I am doing a gravitational N-body simulation of a star cluster. I set up my initial conditions using the Plummer model, which has potential $$\Phi_P = -\frac{G M}{\sqrt{r^2 + a^2}},\tag{1}$$ where $M$ is the total cluster mass, and $a$ is a parameter which I have seen explained in 2 different ways: some sources describe it as a scaling parameter for the size of the cluster, whereas other sources motivate the inclusion of $a$ as a numerical trick to prevent divergence of the gravitational potential at small separations.
For the force between stars, I am using a softened gravitational potential $$\Phi_G = -\frac{G m_1 m_2}{\sqrt{r^2 + \epsilon^2}},\tag{2}$$ where $\epsilon$ is motivated as a numerical trick for preventing divergence of the gravitational potential at small separations (note the similarity with the second definition of $a$).
My question boils down to this: should $a$ and $\epsilon$ have the same value? In case the answer is context dependent, I am interested in the studying the relaxation time of clusters with fewer than 1000 stars.
So far, I have been treating them as different values, because I understand $a$ as just specifying the size of the system and $\epsilon$ as something I needed to set appropriately in order to suppress close encounters that lead to the ejection of stars via unphysically large forces.

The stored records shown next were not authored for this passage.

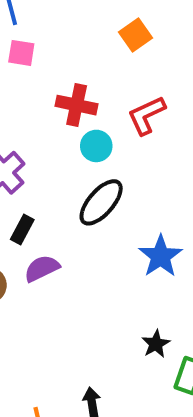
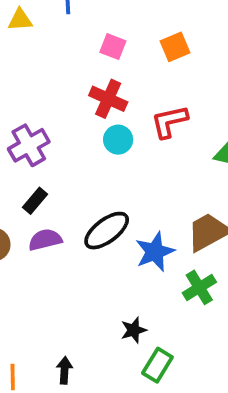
pink square: (21, 53) -> (113, 47), moved
black ellipse: (101, 202) -> (107, 231), moved

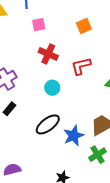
pink square: (113, 47) -> (39, 25), moved, turned -32
cyan circle: (118, 140) -> (52, 88), moved
purple semicircle: (45, 240) -> (12, 169), moved

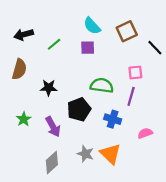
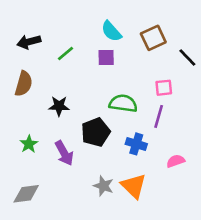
gray diamond: (52, 163) -> (26, 194), moved, turned 35

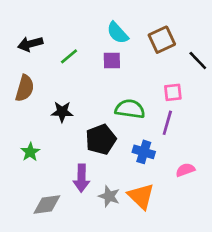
purple arrow: (64, 153) -> (81, 178), moved, turned 30
gray diamond: (26, 194) -> (47, 205), moved

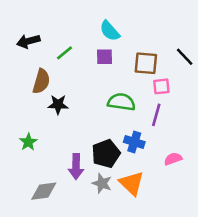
brown square: (162, 40) -> (146, 63), moved, turned 30
brown semicircle: (25, 88) -> (41, 81), moved
black pentagon: (101, 139) -> (106, 154), moved

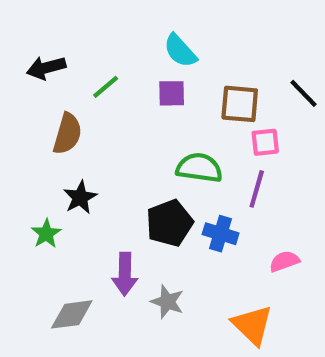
black star: (58, 105) -> (80, 197), moved, turned -30
black pentagon: (106, 154) -> (169, 223), moved
orange triangle: (132, 183) -> (252, 325), moved

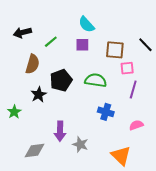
purple line: (257, 189) -> (133, 89), moved
black pentagon: (169, 223) -> (61, 80), moved
green star: (46, 234) -> (14, 112), moved

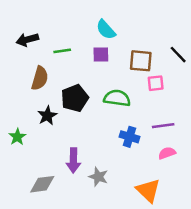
green line: (51, 42) -> (62, 51), turned 32
purple line: (133, 89) -> (163, 126), moved, turned 66

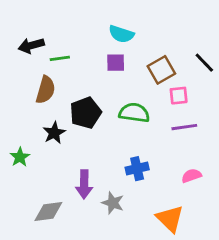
cyan semicircle: (106, 30) -> (121, 34), turned -30
green line: (62, 51) -> (60, 58), moved
brown square: (141, 61) -> (161, 70), turned -35
purple line: (163, 126) -> (184, 127), moved
blue cross: (130, 137) -> (137, 169), moved, turned -30

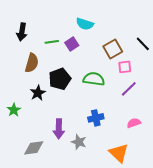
black arrow: (31, 46) -> (22, 32), turned -66
green line: (60, 58) -> (52, 42), moved
purple square: (116, 63) -> (72, 44), moved, turned -32
purple line: (184, 127) -> (129, 89), turned -36

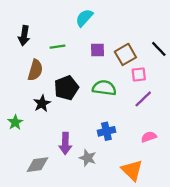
cyan semicircle: (85, 24) -> (84, 18), moved, turned 114
purple square: (72, 44) -> (98, 50), moved, turned 32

A problem with this is that when I generate the Plummer model, it is meant to be born in Virial equilibrium, but if I then use a softened form of gravity, this modifies the potential (without modifying the kinetic energy), so that the system is not in fact in Virial equilibrium. Also, I am finding it difficult to decide on an appropriate value of $\epsilon$, and thought that perhaps the appropriate value is $a$ since the second explanation given for $a$ is identical to the explanation of $\epsilon$.